Data extracted from a collection
◇ ◇ ◇ ◇ ◇ ◇ ◇

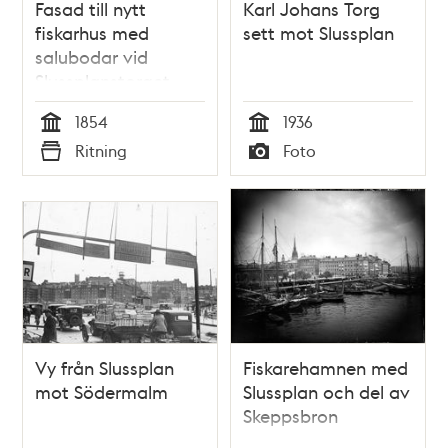
Fasad till nytt
Karl Johans Torg
fiskarhus med
sett mot Slussplan
salubodar vid
Slussplanstorget
1854
1936
Tid
Tid
Ritning
Foto
Typ
Typ
Vy från Slussplan
Fiskarehamnen med
mot Södermalm
Slussplan och del av
Skeppsbron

◇ ◇ ◇ ◇ ◇ ◇ ◇

- _Your goal_: Output the line containing "Fiskarehamnen med" and every line after it through the final line of the records above, exactly as written and nothing else.

- _Solution to the problem_:
Fiskarehamnen med
mot Södermalm
Slussplan och del av
Skeppsbron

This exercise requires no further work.